## DESCRIPTION OF THE TASK
State how many lines in the records below contain the string "Tolerance", and give nothing besides that number.

## Page-level text extractions
----

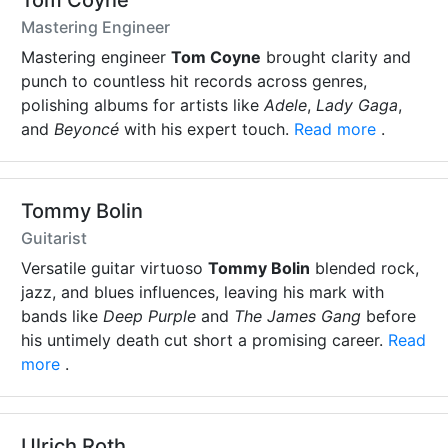
Tom Coyne
Mastering Engineer
Mastering engineer
Tom Coyne
brought clarity and
punch to countless hit records across genres,
polishing albums for artists like
Adele
,
Lady Gaga
,
and
Beyoncé
with his expert touch.
Read more
.
Tommy Bolin
Guitarist
Versatile guitar virtuoso
Tommy Bolin
blended rock,
jazz, and blues influences, leaving his mark with
bands like
Deep Purple
and
The James Gang
before
his untimely death cut short a promising career.
Read
more
.
Ulrich Roth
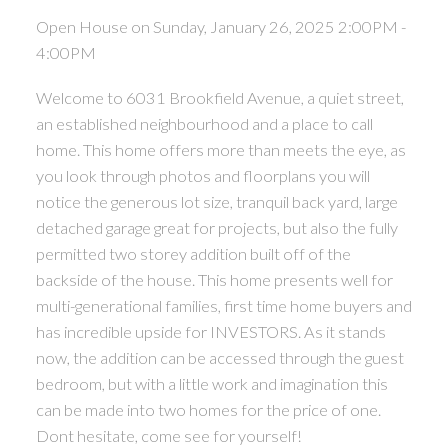
Open House on Sunday, January 26, 2025 2:00PM -
4:00PM
Welcome to 6031 Brookfield Avenue, a quiet street,
an established neighbourhood and a place to call
home. This home offers more than meets the eye, as
you look through photos and floorplans you will
notice the generous lot size, tranquil back yard, large
detached garage great for projects, but also the fully
permitted two storey addition built off of the
backside of the house. This home presents well for
multi-generational families, first time home buyers and
has incredible upside for INVESTORS. As it stands
now, the addition can be accessed through the guest
bedroom, but with a little work and imagination this
can be made into two homes for the price of one.
Dont hesitate, come see for yourself!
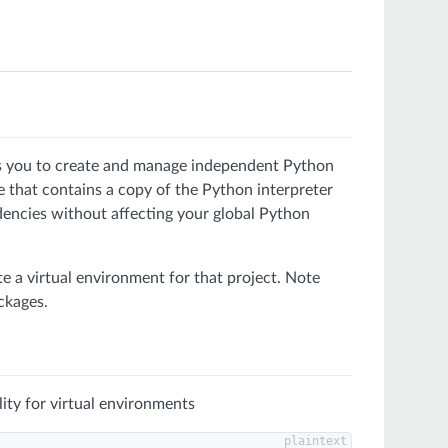
ows you to create and manage independent Python
ree that contains a copy of the Python interpreter
dencies without affecting your global Python
te a virtual environment for that project. Note
ckages.
lity for virtual environments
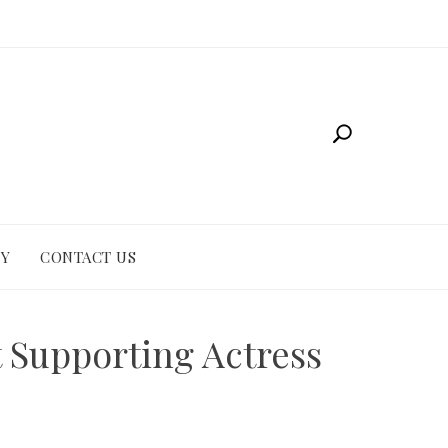
CY
CONTACT US
t Supporting Actress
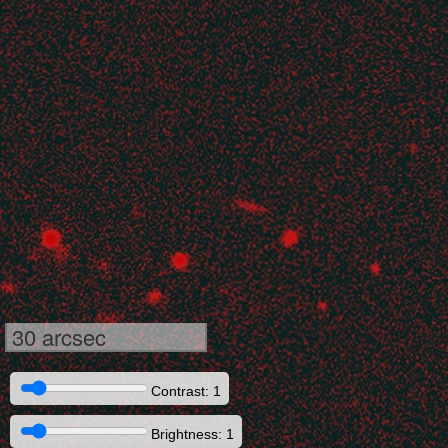
30 arcsec
Contrast: 1
Brightness: 1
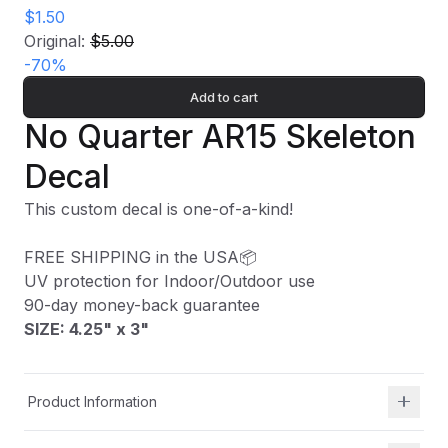
$1.50
Original:
$5.00
-
70
%
Add to cart
No Quarter AR15 Skeleton
Decal
This custom decal is one-of-a-kind!
FREE SHIPPING in the USA📦
UV protection for Indoor/Outdoor use
90-day money-back guarantee
SIZE: 4.25" x 3
"
Product Information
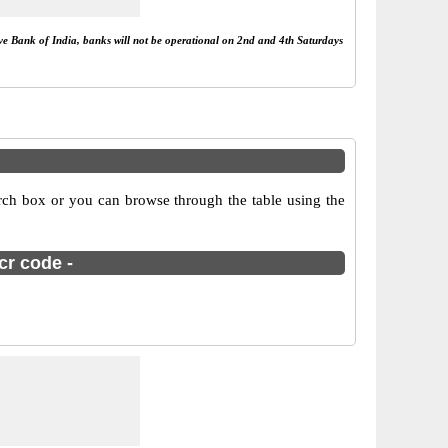
rve Bank of India, banks will not be operational on 2nd and 4th Saturdays
arch box or you can browse through the table using the
cr code -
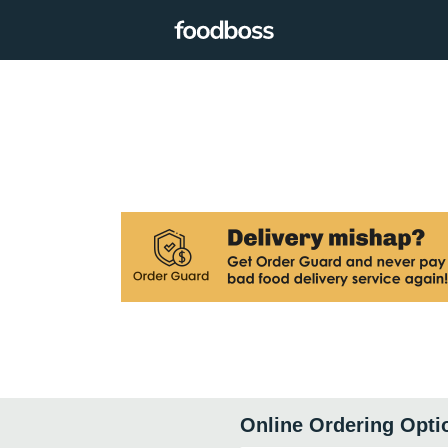
Online Ordering Opti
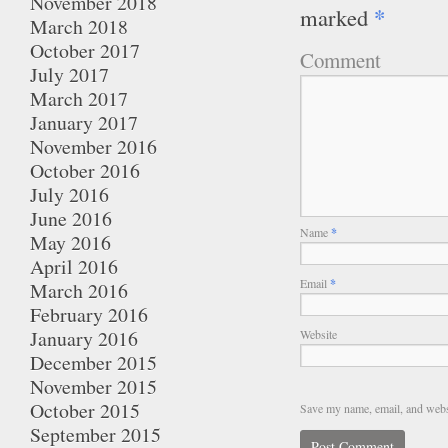
November 2018
*
marked
March 2018
October 2017
Comment
July 2017
March 2017
January 2017
November 2016
October 2016
July 2016
June 2016
Name
*
May 2016
April 2016
Email
*
March 2016
February 2016
January 2016
Website
December 2015
November 2015
October 2015
Save my name, email, and websi
September 2015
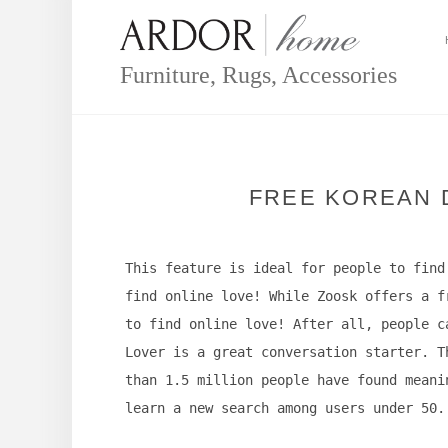
Skip
to
content
Furniture, Rugs, Accessories
FREE KOREAN D
This feature is ideal for people to find
find online love! While Zoosk offers a f
to find online love! After all, people c
Lover is a great conversation starter. T
than 1.5 million people have found meani
learn a new search among users under 50.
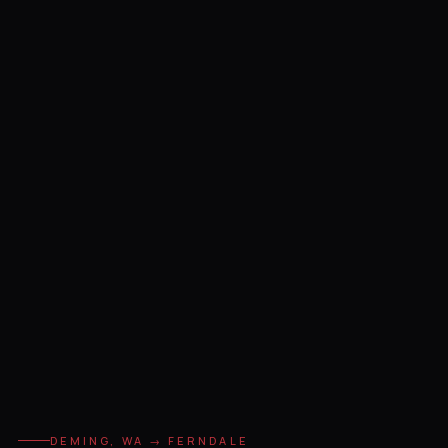
DEMING, WA → FERNDALE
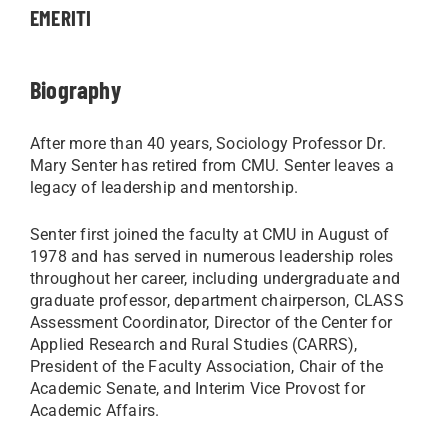
EMERITI
Biography
After more than 40 years, Sociology Professor Dr.
Mary Senter has retired from CMU. Senter leaves a
legacy of leadership and mentorship.
Senter first joined the faculty at CMU in August of
1978 and has served in numerous leadership roles
throughout her career, including undergraduate and
graduate professor, department chairperson, CLASS
Assessment Coordinator, Director of the Center for
Applied Research and Rural Studies (CARRS),
President of the Faculty Association, Chair of the
Academic Senate, and Interim Vice Provost for
Academic Affairs.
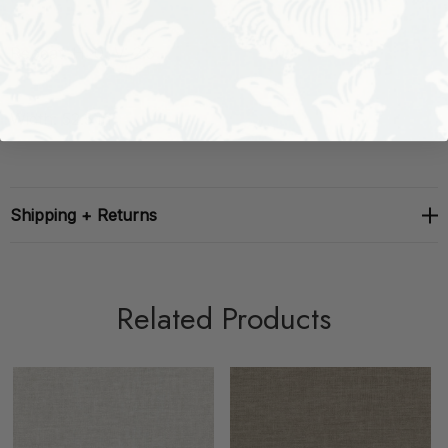
Repeat: H: 0, V: 2.5
Width: 52.5 in
Shipping + Returns
Related Products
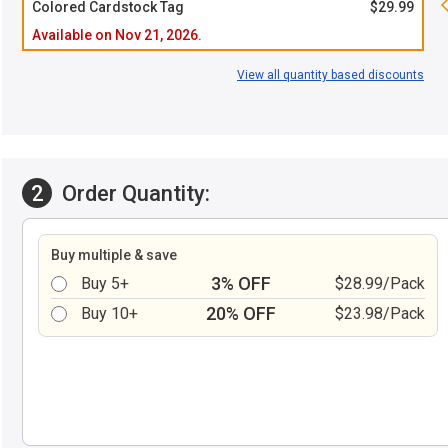
Colored Cardstock Tag
$29.99
Available on Nov 21, 2026.
View all quantity based discounts
2
Order Quantity:
Buy multiple & save
3% OFF
Buy 5+
$28.99/Pack
20% OFF
Buy 10+
$23.98/Pack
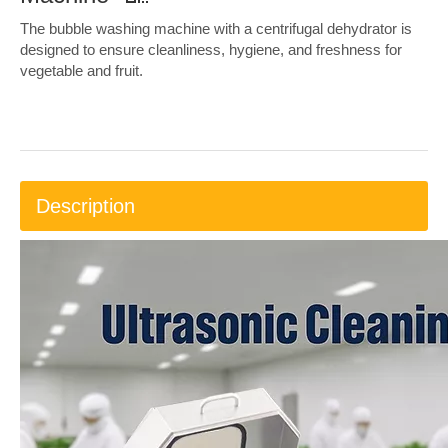
The bubble washing machine with a centrifugal dehydrator is
designed to ensure cleanliness, hygiene, and freshness for
vegetable and fruit.
Description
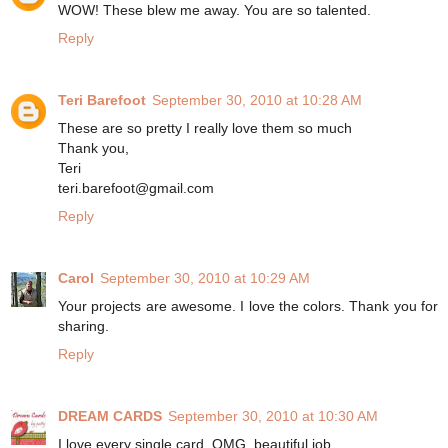
WOW! These blew me away. You are so talented.
Reply
Teri Barefoot
September 30, 2010 at 10:28 AM
These are so pretty I really love them so much
Thank you,
Teri
teri.barefoot@gmail.com
Reply
Carol
September 30, 2010 at 10:29 AM
Your projects are awesome. I love the colors. Thank you for
sharing.
Reply
DREAM CARDS
September 30, 2010 at 10:30 AM
I love every single card, OMG, beautiful job.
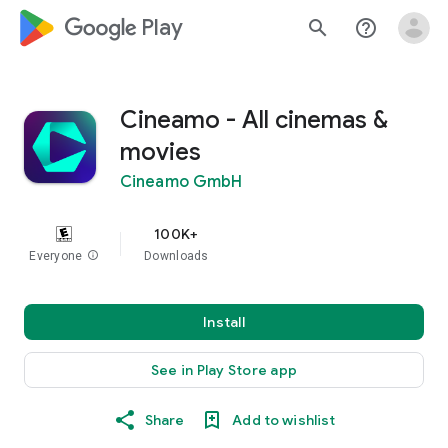
google_logo Play
search
help_outline
Cineamo - All cinemas &
movies
Cineamo GmbH
100K+
Everyone
info
Downloads
Install
See in Play Store app
Share
Add to wishlist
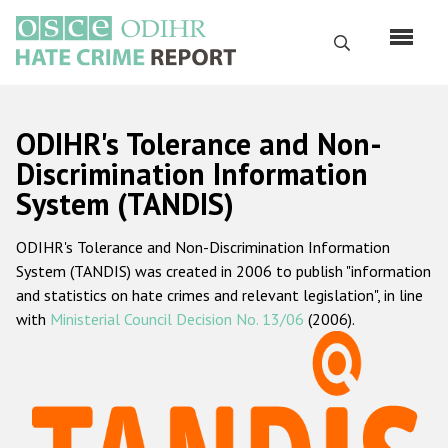
Skip
to
Search
main
content
English
ODIHR's Tolerance and Non-
Русский
Discrimination Information
System (TANDIS)
Main
Home
navigation
ODIHR's Tolerance and Non-Discrimination Information
About us
System (TANDIS) was created in 2006 to publish "information
ODIHR's mandate
and statistics on hate crimes and relevant legislation", in line
with
Ministerial Council Decision No. 13/06
(2006).
ODIHR's methodology
Sitemap
FAQs
Hate Crime Report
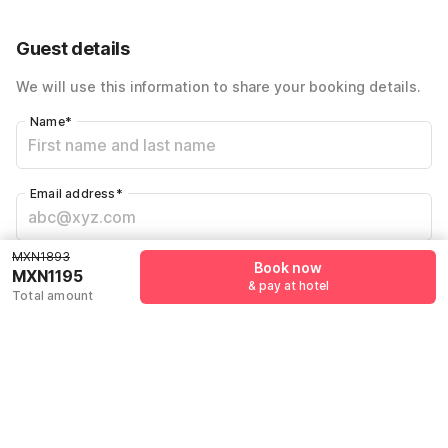
42% Coupon Discount
-MXN795
Customer support fee
MXN97
Guest details
Total Payable
MXN1195
We will use this information to share your booking details.
Name
*
Email address
*
MXN1893
Mobile number
*
Book now
MXN1195
& pay at hotel
+52
Total amount
Have an account with us?
Log in.
Book now
& pay at hotel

----

## TASK RESPONSE
2